# It's time to file I think



## brokenbythis (Aug 21, 2011)

So after a year of back and forth, a false reconciliation (him still seeing his female "friends", lies and deceit), then me kicking him out again in July, I finally think its time to file and move ahead.

He'e never going to change. Never. I really don't think he is capable of a committed relationship. His own family is so messed up with multiple divorces I don't think he knows what a real relationship is. 

He's been making amends the last 6 wks or so, he tells me he would do this and that differently if we got back together, but I know he still sees other SINGLE female "friends" a lot, he doesn't share any of his life with me and he has made no concrete effort to commit to our relationship again, even if we continue to live apart for a while.

The lease is up on the house we shared,in 8 wks. I have been struggling to pay for it and I will be moving into an apartment. I will tell him this today when he comes over to pick up our son for his 2 day visitation. He also needs to take one of the dogs as the apartments I will be moving to only allow one dog.

I am so sad... it has really hit me this weekend. I don't know what I'm sadder about, my marriage ending and being alone, my son now coming from a broken home, or the fact that I married a unfaithful a-hole who never had any intention of treating this like a marriage and treating me like a wife.

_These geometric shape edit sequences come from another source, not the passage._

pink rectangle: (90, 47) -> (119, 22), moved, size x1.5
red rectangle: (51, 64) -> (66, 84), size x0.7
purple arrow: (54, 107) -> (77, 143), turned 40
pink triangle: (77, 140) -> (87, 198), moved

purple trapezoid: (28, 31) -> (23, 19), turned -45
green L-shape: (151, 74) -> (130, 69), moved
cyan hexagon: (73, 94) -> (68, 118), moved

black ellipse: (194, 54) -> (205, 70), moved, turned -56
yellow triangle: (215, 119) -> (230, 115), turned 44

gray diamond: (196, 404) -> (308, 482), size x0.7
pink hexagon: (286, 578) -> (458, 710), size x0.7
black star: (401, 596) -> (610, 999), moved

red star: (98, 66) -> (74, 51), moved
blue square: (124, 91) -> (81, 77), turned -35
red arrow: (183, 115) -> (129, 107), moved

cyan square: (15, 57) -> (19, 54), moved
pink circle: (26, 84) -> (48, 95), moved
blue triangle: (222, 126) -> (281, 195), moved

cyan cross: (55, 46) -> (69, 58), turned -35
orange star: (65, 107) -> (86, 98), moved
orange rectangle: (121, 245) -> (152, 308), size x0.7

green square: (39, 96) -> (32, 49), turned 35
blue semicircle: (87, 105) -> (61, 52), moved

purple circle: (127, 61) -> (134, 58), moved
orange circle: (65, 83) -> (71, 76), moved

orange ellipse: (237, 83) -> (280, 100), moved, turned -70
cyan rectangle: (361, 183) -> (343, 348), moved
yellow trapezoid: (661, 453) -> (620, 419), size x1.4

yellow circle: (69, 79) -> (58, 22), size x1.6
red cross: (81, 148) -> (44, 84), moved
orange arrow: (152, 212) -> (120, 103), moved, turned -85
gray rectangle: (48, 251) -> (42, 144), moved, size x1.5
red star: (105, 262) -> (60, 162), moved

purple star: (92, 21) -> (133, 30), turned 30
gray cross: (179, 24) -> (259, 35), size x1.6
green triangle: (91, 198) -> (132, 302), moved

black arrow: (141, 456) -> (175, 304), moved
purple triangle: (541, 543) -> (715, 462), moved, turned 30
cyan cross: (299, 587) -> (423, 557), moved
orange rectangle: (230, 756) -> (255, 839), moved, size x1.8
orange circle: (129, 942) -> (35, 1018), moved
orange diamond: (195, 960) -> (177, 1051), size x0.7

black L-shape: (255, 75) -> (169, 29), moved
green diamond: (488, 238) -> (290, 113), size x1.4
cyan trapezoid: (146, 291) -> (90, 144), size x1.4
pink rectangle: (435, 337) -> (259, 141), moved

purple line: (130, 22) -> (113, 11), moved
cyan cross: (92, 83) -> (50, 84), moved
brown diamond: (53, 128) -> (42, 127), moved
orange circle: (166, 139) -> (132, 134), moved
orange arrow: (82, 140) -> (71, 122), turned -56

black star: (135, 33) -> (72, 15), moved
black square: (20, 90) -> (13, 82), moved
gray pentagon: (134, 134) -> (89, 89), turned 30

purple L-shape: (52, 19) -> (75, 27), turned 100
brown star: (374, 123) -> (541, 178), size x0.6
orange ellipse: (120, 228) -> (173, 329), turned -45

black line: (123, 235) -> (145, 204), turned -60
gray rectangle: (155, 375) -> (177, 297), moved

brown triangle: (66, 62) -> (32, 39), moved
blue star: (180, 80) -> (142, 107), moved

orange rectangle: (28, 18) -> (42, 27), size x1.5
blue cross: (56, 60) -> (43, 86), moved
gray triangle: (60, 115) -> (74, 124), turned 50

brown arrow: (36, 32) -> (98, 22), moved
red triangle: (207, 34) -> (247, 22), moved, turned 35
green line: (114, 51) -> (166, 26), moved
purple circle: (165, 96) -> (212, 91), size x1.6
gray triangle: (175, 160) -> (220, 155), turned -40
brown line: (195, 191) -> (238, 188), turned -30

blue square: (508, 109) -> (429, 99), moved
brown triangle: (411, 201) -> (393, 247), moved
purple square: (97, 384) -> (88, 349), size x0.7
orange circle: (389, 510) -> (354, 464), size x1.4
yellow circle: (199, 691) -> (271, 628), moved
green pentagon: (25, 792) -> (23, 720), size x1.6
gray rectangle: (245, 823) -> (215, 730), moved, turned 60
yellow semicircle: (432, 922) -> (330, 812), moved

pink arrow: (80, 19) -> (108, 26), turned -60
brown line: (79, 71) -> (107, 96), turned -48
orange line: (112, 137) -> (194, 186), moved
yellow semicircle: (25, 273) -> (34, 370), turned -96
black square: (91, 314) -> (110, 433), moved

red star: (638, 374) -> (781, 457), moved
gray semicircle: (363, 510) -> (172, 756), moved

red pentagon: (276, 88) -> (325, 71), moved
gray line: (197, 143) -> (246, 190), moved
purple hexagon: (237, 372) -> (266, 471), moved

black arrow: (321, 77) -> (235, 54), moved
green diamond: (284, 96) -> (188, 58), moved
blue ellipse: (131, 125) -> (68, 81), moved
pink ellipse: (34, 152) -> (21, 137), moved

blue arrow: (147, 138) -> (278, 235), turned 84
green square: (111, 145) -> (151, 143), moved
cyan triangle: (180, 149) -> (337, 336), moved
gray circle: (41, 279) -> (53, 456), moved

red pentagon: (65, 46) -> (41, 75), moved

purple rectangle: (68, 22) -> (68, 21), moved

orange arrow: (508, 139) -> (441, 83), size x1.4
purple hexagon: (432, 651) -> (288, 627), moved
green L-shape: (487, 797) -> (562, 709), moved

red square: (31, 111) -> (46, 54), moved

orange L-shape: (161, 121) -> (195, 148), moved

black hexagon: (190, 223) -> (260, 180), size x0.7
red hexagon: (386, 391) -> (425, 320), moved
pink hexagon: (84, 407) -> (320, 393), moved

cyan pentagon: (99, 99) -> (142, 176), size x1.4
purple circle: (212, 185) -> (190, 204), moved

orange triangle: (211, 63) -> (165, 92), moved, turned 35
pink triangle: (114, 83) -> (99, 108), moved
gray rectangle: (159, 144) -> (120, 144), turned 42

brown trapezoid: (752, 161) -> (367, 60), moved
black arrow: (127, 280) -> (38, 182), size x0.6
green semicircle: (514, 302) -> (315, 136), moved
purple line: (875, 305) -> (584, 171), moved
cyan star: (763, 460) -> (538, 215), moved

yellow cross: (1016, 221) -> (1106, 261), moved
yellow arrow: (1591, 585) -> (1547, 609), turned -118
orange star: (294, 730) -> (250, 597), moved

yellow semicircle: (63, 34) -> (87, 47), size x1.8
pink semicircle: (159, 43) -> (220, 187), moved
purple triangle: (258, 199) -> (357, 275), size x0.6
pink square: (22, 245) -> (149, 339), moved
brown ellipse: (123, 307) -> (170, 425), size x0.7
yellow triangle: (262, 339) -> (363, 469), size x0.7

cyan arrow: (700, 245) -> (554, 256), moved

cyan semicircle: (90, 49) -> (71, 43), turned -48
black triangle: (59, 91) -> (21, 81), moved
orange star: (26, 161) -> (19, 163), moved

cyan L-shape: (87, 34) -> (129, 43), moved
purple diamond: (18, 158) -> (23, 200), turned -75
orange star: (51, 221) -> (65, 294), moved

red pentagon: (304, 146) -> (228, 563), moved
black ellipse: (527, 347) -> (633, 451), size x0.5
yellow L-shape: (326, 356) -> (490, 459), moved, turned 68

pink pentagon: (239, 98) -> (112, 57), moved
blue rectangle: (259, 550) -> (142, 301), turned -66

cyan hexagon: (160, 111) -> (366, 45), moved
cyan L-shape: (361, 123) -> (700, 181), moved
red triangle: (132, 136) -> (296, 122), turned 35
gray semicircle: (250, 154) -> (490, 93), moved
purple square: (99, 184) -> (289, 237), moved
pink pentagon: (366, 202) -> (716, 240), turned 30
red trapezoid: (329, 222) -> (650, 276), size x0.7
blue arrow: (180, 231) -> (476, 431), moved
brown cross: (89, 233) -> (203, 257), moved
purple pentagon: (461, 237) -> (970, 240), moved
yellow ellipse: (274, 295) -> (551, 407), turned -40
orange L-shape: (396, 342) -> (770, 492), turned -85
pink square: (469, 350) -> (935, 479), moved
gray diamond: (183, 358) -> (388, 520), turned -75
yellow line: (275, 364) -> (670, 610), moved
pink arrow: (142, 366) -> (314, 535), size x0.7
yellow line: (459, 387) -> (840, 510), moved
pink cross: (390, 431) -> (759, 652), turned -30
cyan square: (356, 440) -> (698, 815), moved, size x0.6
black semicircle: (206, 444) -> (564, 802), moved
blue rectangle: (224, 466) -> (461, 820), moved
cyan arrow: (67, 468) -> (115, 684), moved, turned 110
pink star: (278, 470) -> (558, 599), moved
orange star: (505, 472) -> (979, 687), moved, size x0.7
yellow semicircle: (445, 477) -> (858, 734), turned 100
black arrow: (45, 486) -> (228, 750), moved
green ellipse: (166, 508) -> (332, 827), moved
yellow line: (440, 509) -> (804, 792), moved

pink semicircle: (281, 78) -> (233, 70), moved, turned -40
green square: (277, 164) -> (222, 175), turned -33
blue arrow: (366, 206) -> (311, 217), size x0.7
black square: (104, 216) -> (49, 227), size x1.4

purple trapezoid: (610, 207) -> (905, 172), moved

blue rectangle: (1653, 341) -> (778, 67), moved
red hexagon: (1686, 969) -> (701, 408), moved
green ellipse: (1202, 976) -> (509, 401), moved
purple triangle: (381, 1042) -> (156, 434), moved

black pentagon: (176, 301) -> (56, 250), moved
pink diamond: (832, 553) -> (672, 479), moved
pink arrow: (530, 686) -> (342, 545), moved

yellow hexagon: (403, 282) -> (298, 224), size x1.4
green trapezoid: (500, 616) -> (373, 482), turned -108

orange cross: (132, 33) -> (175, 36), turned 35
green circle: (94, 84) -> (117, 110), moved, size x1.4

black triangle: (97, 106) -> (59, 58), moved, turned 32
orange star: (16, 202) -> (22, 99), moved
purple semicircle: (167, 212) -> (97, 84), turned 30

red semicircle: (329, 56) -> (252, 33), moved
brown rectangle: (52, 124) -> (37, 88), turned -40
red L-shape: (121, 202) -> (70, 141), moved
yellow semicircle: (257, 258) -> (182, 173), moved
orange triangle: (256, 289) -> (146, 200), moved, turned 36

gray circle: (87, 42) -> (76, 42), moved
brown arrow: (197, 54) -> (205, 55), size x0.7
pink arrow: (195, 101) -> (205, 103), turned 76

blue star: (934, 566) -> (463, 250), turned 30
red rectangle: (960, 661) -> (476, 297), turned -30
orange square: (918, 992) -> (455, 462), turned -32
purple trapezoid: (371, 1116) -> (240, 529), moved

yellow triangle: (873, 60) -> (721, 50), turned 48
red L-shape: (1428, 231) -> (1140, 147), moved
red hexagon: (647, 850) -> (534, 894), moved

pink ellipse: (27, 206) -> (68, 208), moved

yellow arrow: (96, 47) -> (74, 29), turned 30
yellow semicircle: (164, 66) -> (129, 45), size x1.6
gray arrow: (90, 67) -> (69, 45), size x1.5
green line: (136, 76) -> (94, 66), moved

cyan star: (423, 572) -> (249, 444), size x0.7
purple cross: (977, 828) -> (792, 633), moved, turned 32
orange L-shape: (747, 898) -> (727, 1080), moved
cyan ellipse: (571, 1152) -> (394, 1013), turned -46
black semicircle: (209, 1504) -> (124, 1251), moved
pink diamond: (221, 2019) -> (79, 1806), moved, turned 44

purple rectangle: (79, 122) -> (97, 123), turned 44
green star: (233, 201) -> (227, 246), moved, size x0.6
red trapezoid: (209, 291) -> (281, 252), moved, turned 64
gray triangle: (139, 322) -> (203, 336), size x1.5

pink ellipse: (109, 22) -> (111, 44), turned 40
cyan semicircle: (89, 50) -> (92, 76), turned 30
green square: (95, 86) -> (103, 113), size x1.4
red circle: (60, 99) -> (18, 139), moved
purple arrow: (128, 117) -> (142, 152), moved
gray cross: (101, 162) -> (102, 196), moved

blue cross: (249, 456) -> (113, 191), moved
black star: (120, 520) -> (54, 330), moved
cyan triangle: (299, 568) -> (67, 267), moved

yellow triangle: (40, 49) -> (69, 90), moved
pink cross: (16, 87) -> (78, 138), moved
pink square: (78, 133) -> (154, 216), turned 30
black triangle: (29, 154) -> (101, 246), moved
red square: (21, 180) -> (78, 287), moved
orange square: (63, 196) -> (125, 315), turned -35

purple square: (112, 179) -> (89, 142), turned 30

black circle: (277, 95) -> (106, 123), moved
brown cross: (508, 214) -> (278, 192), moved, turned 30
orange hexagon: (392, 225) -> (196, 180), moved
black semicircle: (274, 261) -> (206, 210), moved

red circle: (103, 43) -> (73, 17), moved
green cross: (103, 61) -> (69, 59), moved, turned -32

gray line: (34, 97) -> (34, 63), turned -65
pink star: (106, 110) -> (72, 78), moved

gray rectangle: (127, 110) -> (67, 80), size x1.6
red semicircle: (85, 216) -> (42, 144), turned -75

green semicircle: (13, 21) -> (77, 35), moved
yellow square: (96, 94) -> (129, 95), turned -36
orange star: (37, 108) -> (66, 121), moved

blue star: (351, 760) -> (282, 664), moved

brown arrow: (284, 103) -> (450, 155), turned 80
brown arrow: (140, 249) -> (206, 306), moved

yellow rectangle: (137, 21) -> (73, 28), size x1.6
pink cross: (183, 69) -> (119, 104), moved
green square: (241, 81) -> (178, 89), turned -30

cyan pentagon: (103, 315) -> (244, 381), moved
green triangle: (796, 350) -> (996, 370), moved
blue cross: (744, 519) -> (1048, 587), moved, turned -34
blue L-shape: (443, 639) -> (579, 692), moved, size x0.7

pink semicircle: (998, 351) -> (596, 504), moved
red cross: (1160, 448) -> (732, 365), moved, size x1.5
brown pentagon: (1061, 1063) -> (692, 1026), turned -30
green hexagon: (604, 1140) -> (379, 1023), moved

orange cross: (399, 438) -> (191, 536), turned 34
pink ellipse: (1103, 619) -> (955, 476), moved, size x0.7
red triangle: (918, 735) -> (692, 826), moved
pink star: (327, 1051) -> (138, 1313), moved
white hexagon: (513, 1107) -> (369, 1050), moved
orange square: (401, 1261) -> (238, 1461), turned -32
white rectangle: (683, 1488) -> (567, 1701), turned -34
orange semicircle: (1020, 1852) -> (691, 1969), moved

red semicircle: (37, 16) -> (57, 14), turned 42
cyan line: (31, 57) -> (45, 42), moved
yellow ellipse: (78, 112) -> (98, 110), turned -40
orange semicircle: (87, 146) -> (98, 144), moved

I feel like I've given him plently of chances and time to make things better and now I feel like the year is coming to and end, my lease is up, and I need to file for divorce and move into an apartment I can easily afford, and get on with my life.

The memories of the hurts he has caused me over the past 12 years haunt my dreams. Its not right, I deserve someone who cares about me and loves me.

I've been so depressed all weekend. I have not cried for so long and this weekend I've been a total mess. Am I making the right decision?


----------



## oncehisangel (Oct 13, 2012)

huggs honey
You follow what feels right for you.


----------



## EleGirl (Dec 3, 2011)

Sorry to hear it's come to this. I know it sounds hollow, but in time you will be ok, even better.

How do you know that he is still seeing other women? 

Has he told you that he's not doing this?


----------



## brokenbythis (Aug 21, 2011)

Ele: He doesn't tell me anything about what he does in his spare time. My son tells me. He takes our little boy out with his "friends". When I confront him he doesn't want to talk about it, or he denies it or he says what I've always heard with the other multiple single female friends he used to see in secret: "we're just friends".

How many posts on TAM are about just friends?


----------



## that_girl (Jul 6, 2011)

Just wanted to give a hug.


----------